My Old Folk have been staying with me for the last week. They are both in their early eighties but their minds think otherwise, well my dad’s does anyway. My mum suffers from dementia and is continuously reminding me, and the stranger on the bus, that she is over eighty. It’s priceless and I wonder if this pride that comes out, this fascination, isn’t present in all elderly people and that as a collective, they don’t all perceive themselves as having arrived at an age that demands notice on their ability to have survived for as long as they have. There is a fascination, I believe, towards this. They can’t quite believe that they are at an age they once thought was very old.
I’m reminded, everyday, that they were once children, adolescents, new parents, pioneers and middle-aged. They’ve lived in a world that developed the first bottle with a screw top to the Apple Wallet and they’ve handled it all with grace. Difficult grace, sometimes, but grace nonetheless. Yesterday, my Old Folk went to church; afterwards, they decided to walk through Beacon Hill Park to sit on a bench and watch the ducks and the turtles on the pond. We were to meet at a local pub at 2 pm and although they had more than an hour to pass, they preferred this rather than coming home first. I didn’t understand my father’s reasoning but it soon became apparent that this might be the last time they would have the opportunity to enjoy each other’s company in such a beautiful and nostalgic place. They passed the time walking, with their canes, from bench to bench. This endeavour absolutely nourished them. And I totally understand why!

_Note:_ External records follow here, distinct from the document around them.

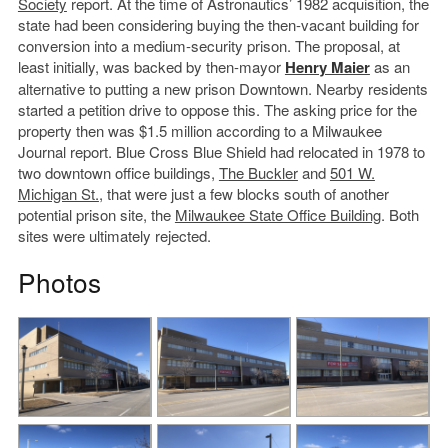
Society
report. At the time of Astronautics’ 1982 acquisition, the
state had been considering buying the then-vacant building for
conversion into a medium-security prison. The proposal, at
least initially, was backed by then-mayor
Henry Maier
as an
alternative to putting a new prison Downtown. Nearby residents
started a petition drive to oppose this. The asking price for the
property then was $1.5 million according to a Milwaukee
Journal report. Blue Cross Blue Shield had relocated in 1978 to
two downtown office buildings,
The Buckler
and
501 W.
Michigan St.
, that were just a few blocks south of another
potential prison site, the
Milwaukee State Office Building
. Both
sites were ultimately rejected.
Photos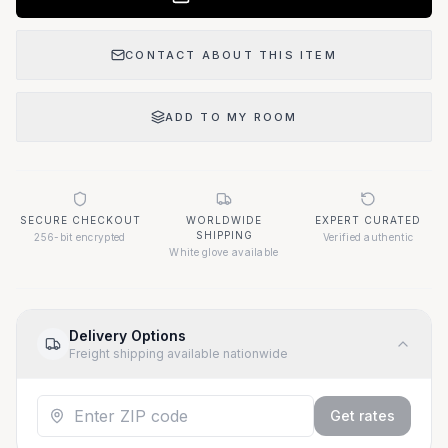
CONTACT ABOUT THIS ITEM
ADD TO MY ROOM
SECURE CHECKOUT
WORLDWIDE
EXPERT CURATED
SHIPPING
256-bit encrypted
Verified authentic
White glove available
Delivery Options
Freight shipping available nationwide
Get rates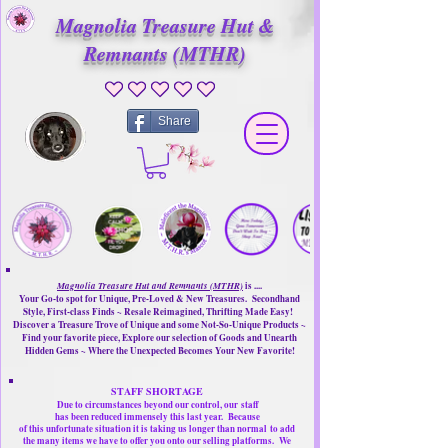
Magnolia Treasure Hut &
Remnants (MTHR)
No ratings yet
Share
Magnolia Treasure Hut and Remnants (MTHR)
is ....
Your Go-to spot for Unique, Pre-Loved & New Treasures. Secondhand
Style, First-class Finds ~ Resale Reimagined, Thrifting Made Easy!
Discover a Treasure Trove of Unique and some Not-So-Unique Products ~
Find your favorite piece, Explore our selection of Goods and Unearth
Hidden Gems ~ Where the Unexpected Becomes Your New Favorite!
STAFF SHORTAGE
Due to circumstances beyond our control, our
staff
has been reduced immensely this last year.
Because
of this unfortunate situation it is taking us longer than normal
to add
the many items we have to offer you onto our selling platforms.
We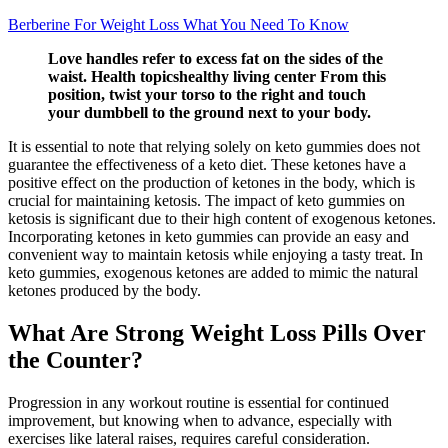
Berberine For Weight Loss What You Need To Know
Love handles refer to excess fat on the sides of the
waist. Health topicshealthy living center From this
position, twist your torso to the right and touch
your dumbbell to the ground next to your body.
It is essential to note that relying solely on keto gummies does not
guarantee the effectiveness of a keto diet. These ketones have a
positive effect on the production of ketones in the body, which is
crucial for maintaining ketosis. The impact of keto gummies on
ketosis is significant due to their high content of exogenous ketones.
Incorporating ketones in keto gummies can provide an easy and
convenient way to maintain ketosis while enjoying a tasty treat. In
keto gummies, exogenous ketones are added to mimic the natural
ketones produced by the body.
What Are Strong Weight Loss Pills Over
the Counter?
Progression in any workout routine is essential for continued
improvement, but knowing when to advance, especially with
exercises like lateral raises, requires careful consideration.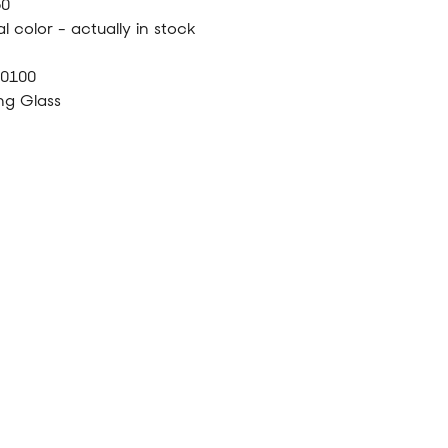
60
l color - actually in stock
40100
ng Glass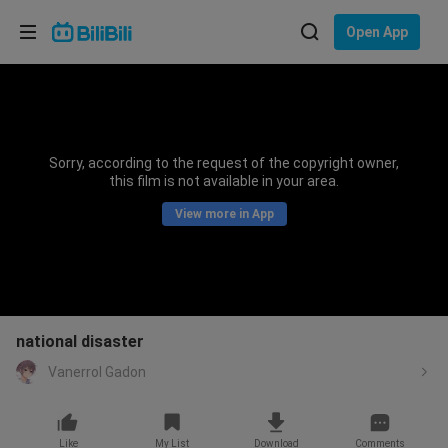
Choose your language
Open App
English
Language: English
ภาษาไทย
Sorry, according to the request of the copyright owner,
Sign
this film is not available in your area.
Tiếng Việt
In
View more in App
Bahasa Indonesia
Bahasa Melayu
national disaster
Vanerrol Gadon
Like
My List
Download
Comments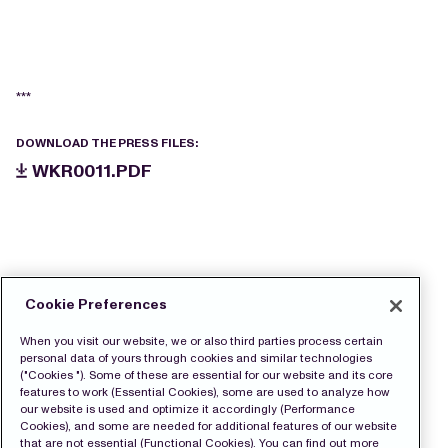
***
DOWNLOAD THE PRESS FILES:
WKR0011.PDF
Cookie Preferences
When you visit our website, we or also third parties process certain
personal data of yours through cookies and similar technologies
("Cookies "). Some of these are essential for our website and its core
features to work (Essential Cookies), some are used to analyze how
our website is used and optimize it accordingly (Performance
Cookies), and some are needed for additional features of our website
that are not essential (Functional Cookies). You can find out more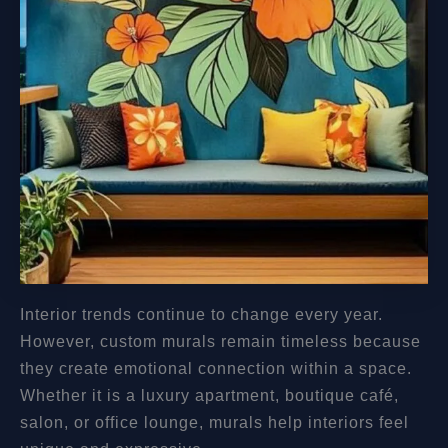
Interior trends continue to change every year.
However, custom murals remain timeless because
they create emotional connection within a space.
Whether it is a luxury apartment, boutique café,
salon, or office lounge, murals help interiors feel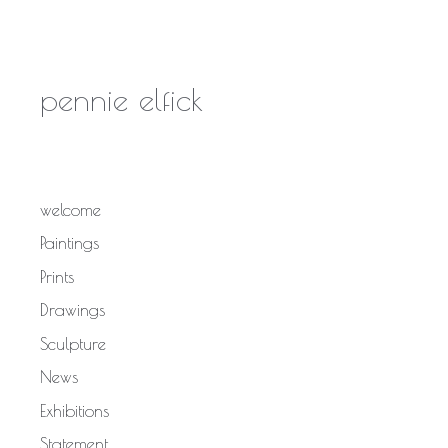
pennie elfick
welcome
Paintings
Prints
Drawings
Sculpture
News
Exhibitions
Statement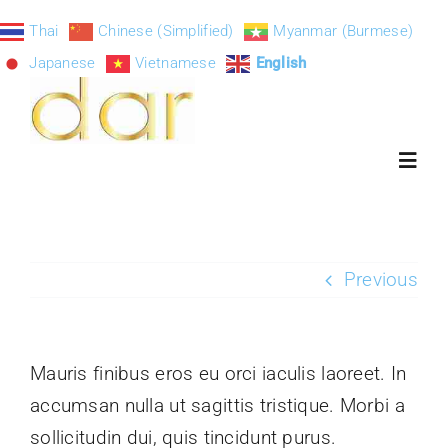
Skip
Thai
Chinese (Simplified)
Myanmar (Burmese)
to
Japanese
Vietnamese
English
content
Toggl
Navig
ART-DAR
Previous
About
Mauris finibus eros eu orci iaculis laoreet. In
Exhibition S
accumsan nulla ut sagittis tristique. Morbi a
sollicitudin dui, quis tincidunt purus.
Paintings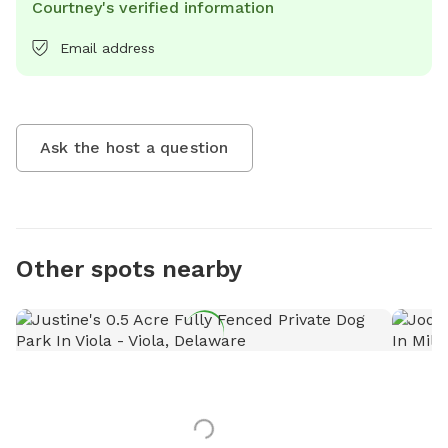
Courtney's verified information
Email address
Ask the host a question
Other spots nearby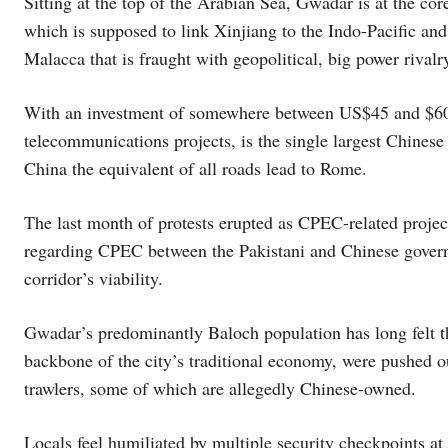
Sitting at the top of the Arabian Sea, Gwadar is at the c
which is supposed to link Xinjiang to the Indo-Pacific and
Malacca that is fraught with geopolitical, big power rivalry
With an investment of somewhere between US$45 and $60 b
telecommunications projects, is the single largest Chinese
China the equivalent of all roads lead to Rome.
The last month of protests erupted as CPEC-related proje
regarding CPEC between the Pakistani and Chinese governm
corridor’s viability.
Gwadar’s predominantly Baloch population has long felt th
backbone of the city’s traditional economy, were pushed ou
trawlers, some of which are allegedly Chinese-owned.
Locals feel humiliated by multiple security checkpoints at 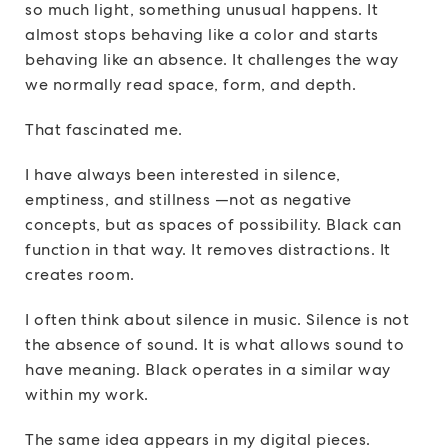
so much light, something unusual happens. It
almost stops behaving like a color and starts
behaving like an absence. It challenges the way
we normally read space, form, and depth.
That fascinated me.
I have always been interested in silence,
emptiness, and stillness —not as negative
concepts, but as spaces of possibility. Black can
function in that way. It removes distractions. It
creates room.
I often think about silence in music. Silence is not
the absence of sound. It is what allows sound to
have meaning. Black operates in a similar way
within my work.
The same idea appears in my digital pieces.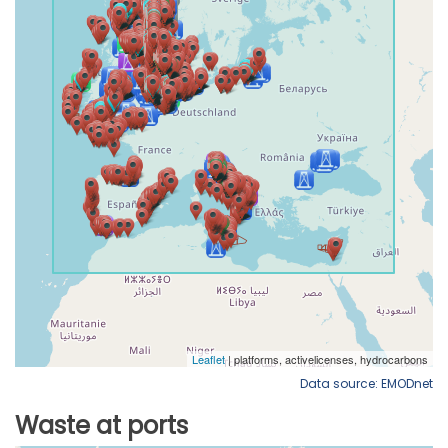
Data source: EMODnet
Waste at ports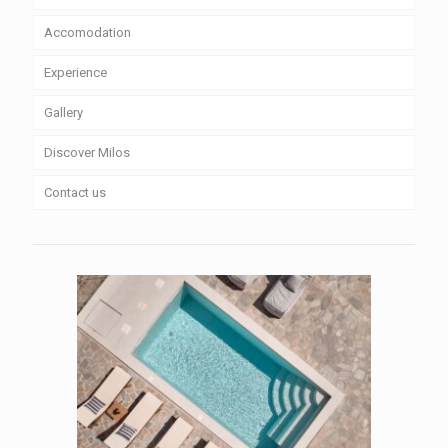
Accomodation
Experience
Gallery
Discover Milos
Contact us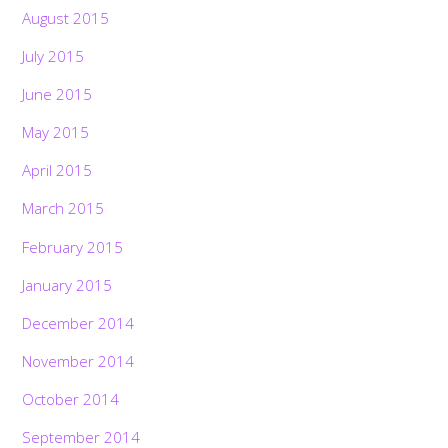
August 2015
July 2015
June 2015
May 2015
April 2015
March 2015
February 2015
January 2015
December 2014
November 2014
October 2014
September 2014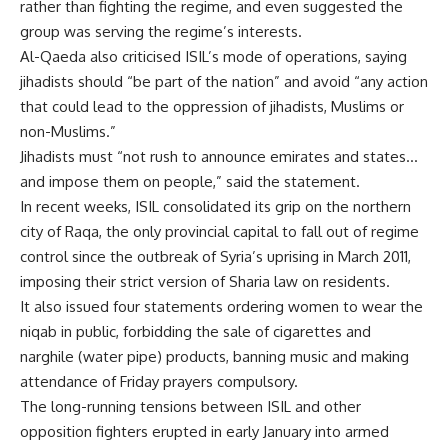
rather than fighting the regime, and even suggested the
group was serving the regime’s interests.
Al-Qaeda also criticised ISIL’s mode of operations, saying
jihadists should “be part of the nation” and avoid “any action
that could lead to the oppression of jihadists, Muslims or
non-Muslims.”
Jihadists must “not rush to announce emirates and states…
and impose them on people,” said the statement.
In recent weeks, ISIL consolidated its grip on the northern
city of Raqa, the only provincial capital to fall out of regime
control since the outbreak of Syria’s uprising in March 2011,
imposing their strict version of Sharia law on residents.
It also issued four statements ordering women to wear the
niqab in public, forbidding the sale of cigarettes and
narghile (water pipe) products, banning music and making
attendance of Friday prayers compulsory.
The long-running tensions between ISIL and other
opposition fighters erupted in early January into armed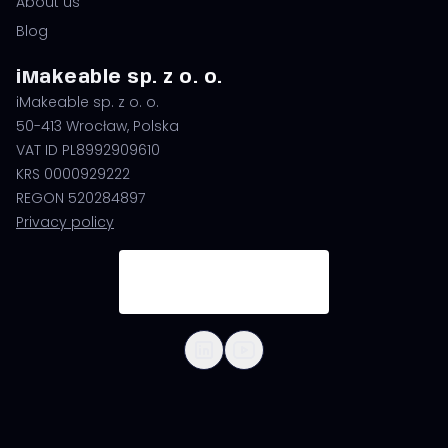
About us
Blog
iMakeable sp. z o. o.
iMakeable sp. z o. o.
50-413 Wrocław, Polska
VAT ID PL8992909610
KRS 0000929222
REGON 520284897
Privacy policy
© 2026 iMakeable | All Rights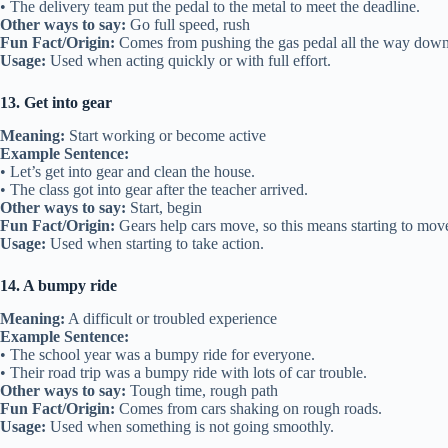
• The delivery team put the pedal to the metal to meet the deadline.
Other ways to say:
Go full speed, rush
Fun Fact/Origin:
Comes from pushing the gas pedal all the way down
Usage:
Used when acting quickly or with full effort.
13. Get into gear
Meaning:
Start working or become active
Example Sentence:
• Let’s get into gear and clean the house.
• The class got into gear after the teacher arrived.
Other ways to say:
Start, begin
Fun Fact/Origin:
Gears help cars move, so this means starting to mov
Usage:
Used when starting to take action.
14. A bumpy ride
Meaning:
A difficult or troubled experience
Example Sentence:
• The school year was a bumpy ride for everyone.
• Their road trip was a bumpy ride with lots of car trouble.
Other ways to say:
Tough time, rough path
Fun Fact/Origin:
Comes from cars shaking on rough roads.
Usage:
Used when something is not going smoothly.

I feel we need to highly respect our Old Folk; after all, they have lived before us, witnessing and experiencing changes in the world and within themselves. They have knowledge to share and their stories are fascinating if we only listen. I, personally, appreciate their wisdom and although they weren’t the perfect parents and I haven’t always appreciated their ways, they did their best and isn’t that all any of us can do? We, ourselves, have made tremendous mistakes with our kids and have hopefully learned, as we have aged ourselves, about our own weaknesses and imperfections. My Old Folk have taught me lessons through their mistakes and achievements and I have passed some of this onto the little people who have shaped my own life. We will continue to proceed with this self-awareness and will change also, one day becoming, hopefully, Old Folk ourselves, doing the best we can in an ever-changing world that we may not always be able to understand but trudging on regardless, finding the little things like the colours of the world, and discovering new understandings of what it is REALLY like to become old.